"Transformers Animated" Season One is "Teen Titans" for the Giant Robot Set
of Autobots, with Optimus Prime taking the leadership role as the Hero, the silent and deadly ninja-bot Prowl taking the Lancer position, the massive Bulkhead acting as a quintessential Big Guy, and the diminutive Bumblebee being the Smart Guy. This leaves the grizzled veteran Ratchet to fill in as the Chick, but since he is often the group’s voice of reason and its moral center, he fits the role if not its stereotypical gender. Like Teen Titans, the five may start off as straightforward archetypes, but they quickly develop depth as we get to know them better. Joining them on the main cast is Dr. Isaac Sumdac, a brilliant but absent-minded robotics expert, and his 8-year old daughter Sari. Sari gained a mysterious key infused with the energy of the Autobots’ Allspark during the debut episodes Transform and Roll Out, making her a key figure in the Autobots’ lives and a positive magnet for trouble. The season one DVD set picks right up where the Transform and Roll Out DVD left off, as the heroic Autobots adjust to life on Earth while battling an array of antagonists, both robotic and organic. The Decepticons, the Autobots’ mortal foes, turn out to have a larger presence on Earth than initially thought, and an array of bizarre human enemies keeps the threats from being just the “giant robot of the week.” The worst threat of all for the Autobots is Megatron, the brutal and ruthless Decepticon leader. Seemingly destroyed in Transform and Roll Out, Megatron turns out to have survived in pieces in Dr. Sumdac’s super-secret lab, and researching his technology has been the true source of Sumdac’s technological breakthroughs. Along the way, some old fan favorite characters get reintroduced, such as the Dinobots and the female Transformer Arcee. However, newcomers to the franchise won’t be lost at all, but I’m sure that long-time fans will be spotting nods and winks at them throughout.
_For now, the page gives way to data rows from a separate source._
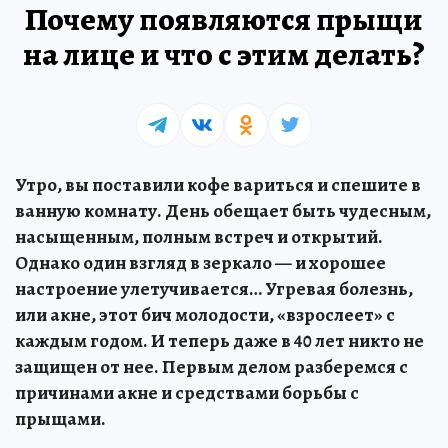
Почему появляются прыщи
на лице и что с этим делать?
Утро, вы поставили кофе вариться и спешите в
ванную комнату. День обещает быть чудесным,
насыщенным, полным встреч и открытий.
Однако один взгляд в зеркало — и хорошее
настроение улетучивается… Угревая болезнь,
или акне, этот бич молодости, «взрослеет» с
каждым годом. И теперь даже в 40 лет никто не
защищен от нее. Первым делом разберемся с
причинами акне и средствами борьбы с
прыщами.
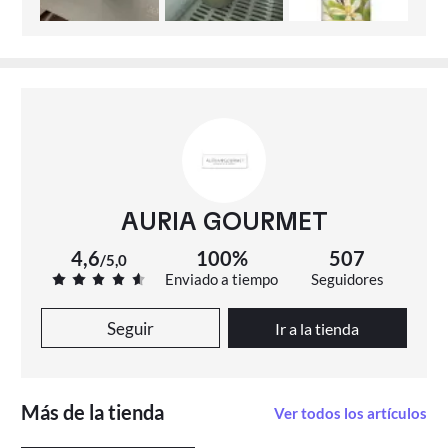
AURIA GOURMET
4,6
100%
507
/
5,0
Enviado a tiempo
Seguidores
Seguir
Ir a la tienda
Más de la tienda
Ver todos los artículos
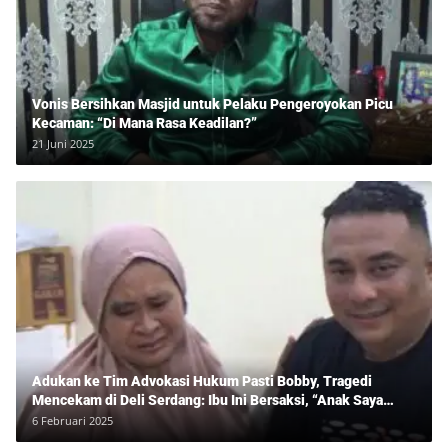
Vonis Bersihkan Masjid untuk Pelaku Pengeroyokan Picu
Kecaman: “Di Mana Rasa Keadilan?”
21 Juni 2025
Adukan ke Tim Advokasi Hukum Pasti Bobby, Tragedi
Mencekam di Deli Serdang: Ibu Ini Bersaksi, “Anak Saya
Ditangkap Tanpa Bukti dan Bukan Bandar Narkoba!”
6 Februari 2025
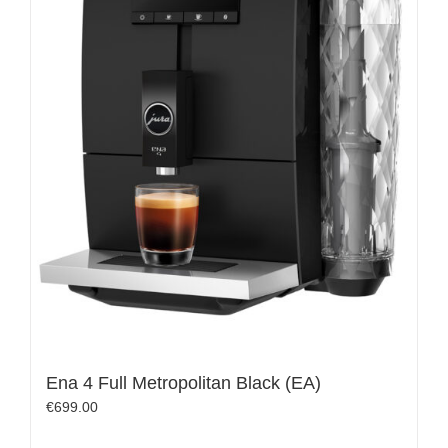
Ena 4 Full Metropolitan Black (EA)
€
699.00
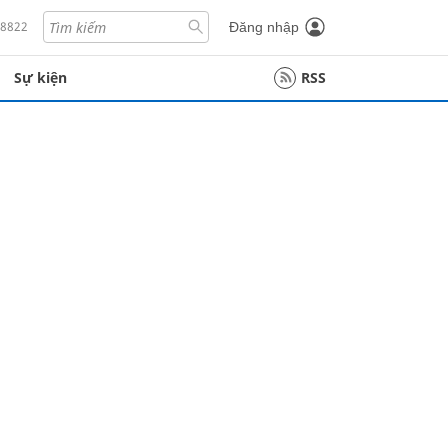
18822
Đăng nhập
Sự kiện
RSS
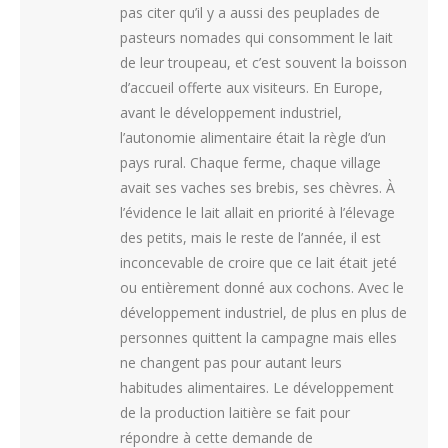
pas citer qu’il y a aussi des peuplades de
pasteurs nomades qui consomment le lait
de leur troupeau, et c’est souvent la boisson
d’accueil offerte aux visiteurs. En Europe,
avant le développement industriel,
l’autonomie alimentaire était la règle d’un
pays rural. Chaque ferme, chaque village
avait ses vaches ses brebis, ses chèvres. À
l’évidence le lait allait en priorité à l’élevage
des petits, mais le reste de l’année, il est
inconcevable de croire que ce lait était jeté
ou entièrement donné aux cochons. Avec le
développement industriel, de plus en plus de
personnes quittent la campagne mais elles
ne changent pas pour autant leurs
habitudes alimentaires. Le développement
de la production laitière se fait pour
répondre à cette demande de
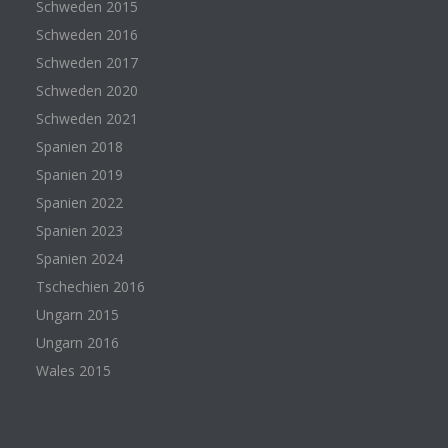
Schweden 2015
Schweden 2016
Schweden 2017
Schweden 2020
Schweden 2021
Spanien 2018
Spanien 2019
Spanien 2022
Spanien 2023
Spanien 2024
Tschechien 2016
Ungarn 2015
Ungarn 2016
Wales 2015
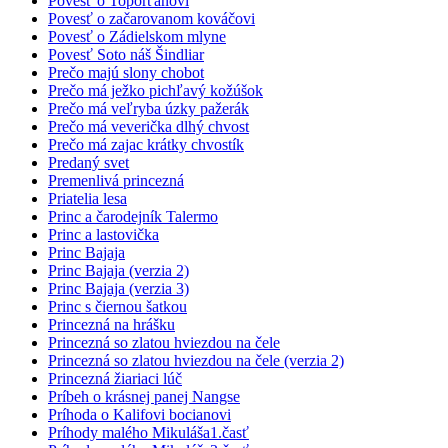
Povesť o Toporťanovi
Povesť o začarovanom kováčovi
Povesť o Zádielskom mlyne
Povesť Soto náš Šindliar
Prečo majú slony chobot
Prečo má ježko pichľavý kožúšok
Prečo má veľryba úzky pažerák
Prečo má veverička dlhý chvost
Prečo má zajac krátky chvostík
Predaný svet
Premenlivá princezná
Priatelia lesa
Princ a čarodejník Talermo
Princ a lastovička
Princ Bajaja
Princ Bajaja (verzia 2)
Princ Bajaja (verzia 3)
Princ s čiernou šatkou
Princezná na hrášku
Princezná so zlatou hviezdou na čele
Princezná so zlatou hviezdou na čele (verzia 2)
Princezná žiariaci lúč
Príbeh o krásnej panej Nangse
Príhoda o Kalifovi bocianovi
Príhody malého Mikuláša1.časť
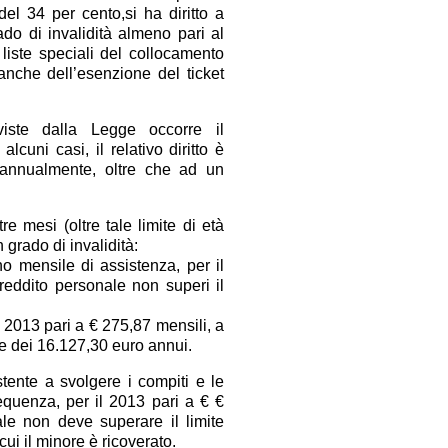
l 34 per cento,si ha diritto a
ado di invalidità almeno pari al
e liste speciali del collocamento
 anche dell’esenzione del ticket
viste dalla Legge occorre il
lcuni casi, il relativo diritto è
ti annualmente, oltre che ad un
re mesi (oltre tale limite di età
 grado di invalidità:
no mensile di assistenza, per il
reddito personale non superi il
il 2013 pari a € 275,87 mensili, a
te dei 16.127,30 euro annui.
istente a svolgere i compiti e le
frequenza, per il 2013 pari a € €
nale non deve superare il limite
ui il minore è ricoverato.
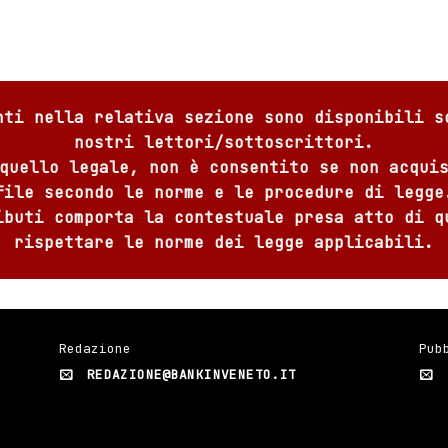
nti nella relativa sezione sono disponibili s
nostri lettori/sottoscrittori.
quello legale, non è consentito se non acqui
file secondo le norme e le procedure di legge
ibuti comporta la contestuale presa atto di q
rispettare le norme dei legge applicabili.
Redazione
Pub
REDAZIONE@BANKINVENETO.IT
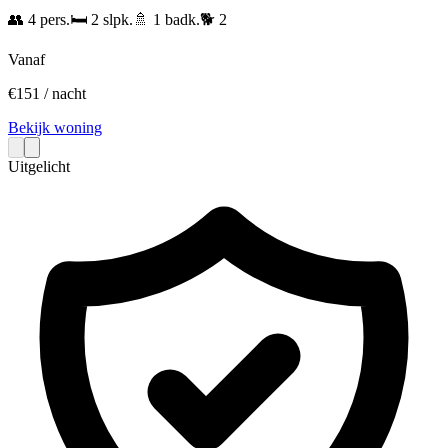
👥
4
pers.
🛏️
2
slpk.
🚿
1
badk.
🐕
2
Vanaf
€
151
/ nacht
Bekijk woning
Uitgelicht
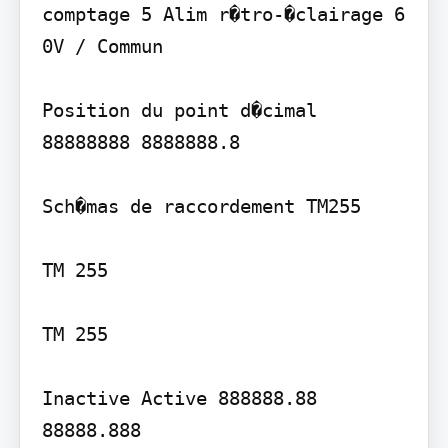
comptage 5 Alim r�tro-�clairage 6 
0V / Commun

Position du point d�cimal 
88888888 8888888.8

Sch�mas de raccordement TM255

TM 255

TM 255

Inactive Active 888888.88 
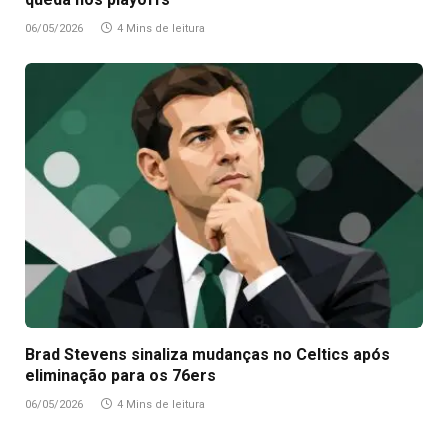
06/05/2026
4 Mins de leitura
Brad Stevens sinaliza mudanças no Celtics após
eliminação para os 76ers
06/05/2026
4 Mins de leitura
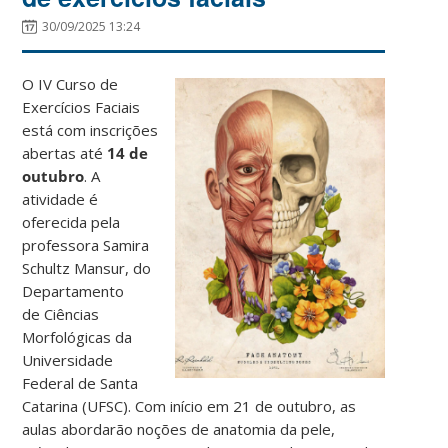
30/09/2025 13:24
O IV Curso de
Exercícios Faciais
está com inscrições
abertas até
14 de
outubro
. A
atividade é
oferecida pela
professora Samira
Schultz Mansur, do
Departamento
de Ciências
Morfológicas da
Universidade
Federal de Santa
Catarina (UFSC). Com início em 21 de outubro, as
aulas abordarão noções de anatomia da pele,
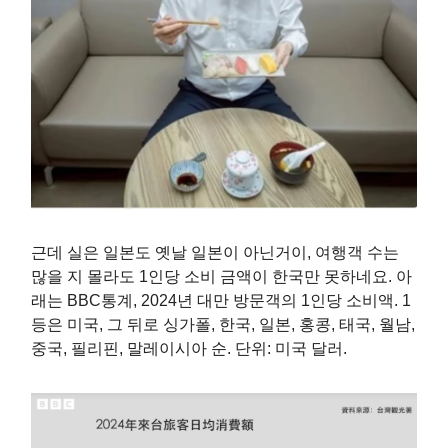
근데 실은 일본도 옛날 일본이 아닌거이, 여행객 수는
많을 지 몰라도 1인당 소비 금액이 한국만 못하네요. 아
래는 BBC통계, 2024년 대만 방문객의 1인당 소비액. 1
등은 미국, 그 뒤로 싱가폴, 한국, 일본, 홍콩, 태국, 월남,
중국, 필리핀, 말레이시아 순. 단위: 미국 달러.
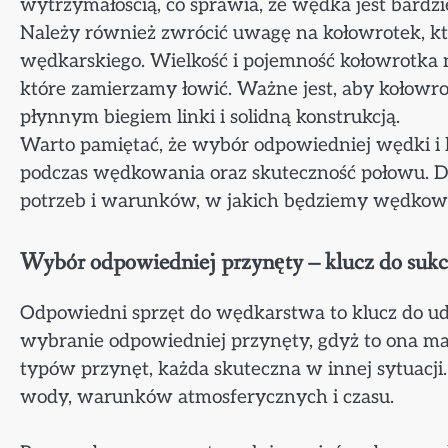
wytrzymałością, co sprawia, że wędka jest bardzie
Należy również zwrócić uwagę na kołowrotek, k
wędkarskiego. Wielkość i pojemność kołowrotka 
które zamierzamy łowić. Ważne jest, aby kołowr
płynnym biegiem linki i solidną konstrukcją.
Warto pamiętać, że wybór odpowiedniej wędki i
podczas wędkowania oraz skuteczność połowu. Dl
potrzeb i warunków, w jakich będziemy wędkować
Wybór odpowiedniej przynęty – klucz do suk
Odpowiedni sprzęt do wędkarstwa to klucz do ud
wybranie odpowiedniej przynęty, gdyż to ona ma 
typów przynęt, każda skuteczna w innej sytuacji
wody, warunków atmosferycznych i czasu.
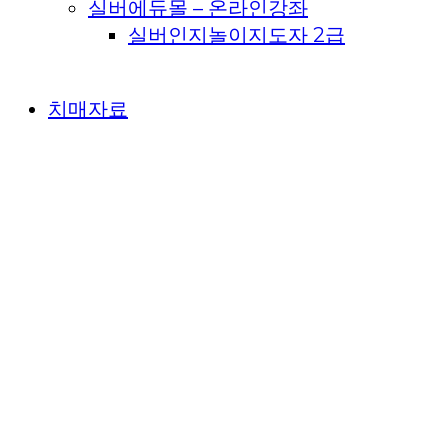
실버에듀몰 – 온라인강좌
실버인지놀이지도자 2급
치매자료
치매백과사전
돌봄사전
고객지원
공지사항
치매예방지도자과정
전국치매예방전문강사
보람일자리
If there is a disappointment to be found in Transformers Animated Season One, it’s in the DVDs themselves. Transform and Roll Out was a pretty bare-bones DVD, with a decent full-screen transfer and a plain stereo soundtrack, and no extras other than two quick but entertaining shorts. Fans hoping that the Season One set would make up for lost time will be bitterly disappointed; this 2-disc set has no extras other than a photo gallery preview of season 2, which accomplishes little other than revealing a handful of returning villains and what seem to be a few new Autobots. The episodes themselves are still in their original full-screen format with a stereo soundtrack in English and Spanish, and the sensible chapter stops in each episode are greatly appreciated. The meat of the series is in the episodes themselves, but the complete lack of substantive extras is a real shame (or an opportunity for a re-release further down the line).
Transformers Animated doesn’t quite reach the all-ages high water mark set by shows like Batman the Animated Series and the subsequent follow-ups, or the more recent Avatar the Last Airbender or Spectacular Spider-Man. While those shows have plenty to offer viewers of all ages, some of the sillier elements make it clear that Transformers Animated is skewing towards a younger audience. Still, despite this and the somewhat lean DVD release, Transformers Animated Season One has plenty to offer action animation fans, and is a fine entry into the world of the Transformers. It’s a very strong start to a delightful series, and will leave viewers anxious for the debut of the second season.